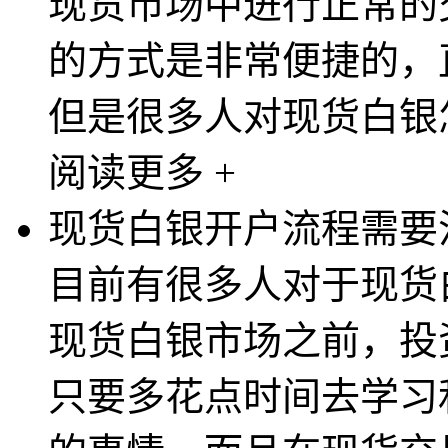
现货市场中进行正常的
的方式是非常便捷的，
但是很多人对现货白银怎
阅读更多 +
现货白银开户流程需要
目前有很多人对于现货
现货白银市场之前，投
只要多花点时间去学习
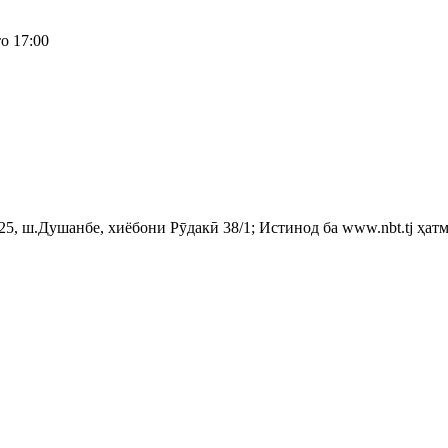
о 17:00
, ш.Душанбе, хиёбони Рӯдакӣ 38/1; Истинод ба www.nbt.tj ҳатм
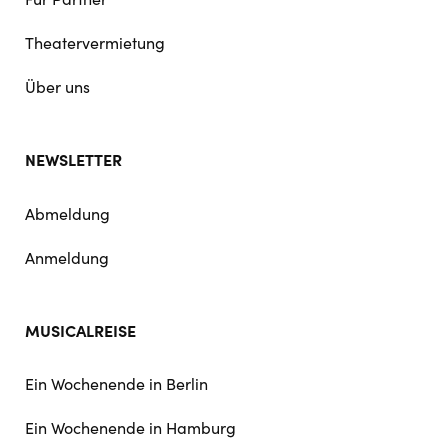
Theatervermietung
Über uns
NEWSLETTER
Abmeldung
Anmeldung
MUSICALREISE
Ein Wochenende in Berlin
Ein Wochenende in Hamburg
- - -
> _Problem description_: Your task is to output exactly the lines running from the one with "MUSICALREISE" through the final line of the material above, with both ends included.

> _Final answer_:
MUSICALREISE
Ein Wochenende in Berlin
Ein Wochenende in Hamburg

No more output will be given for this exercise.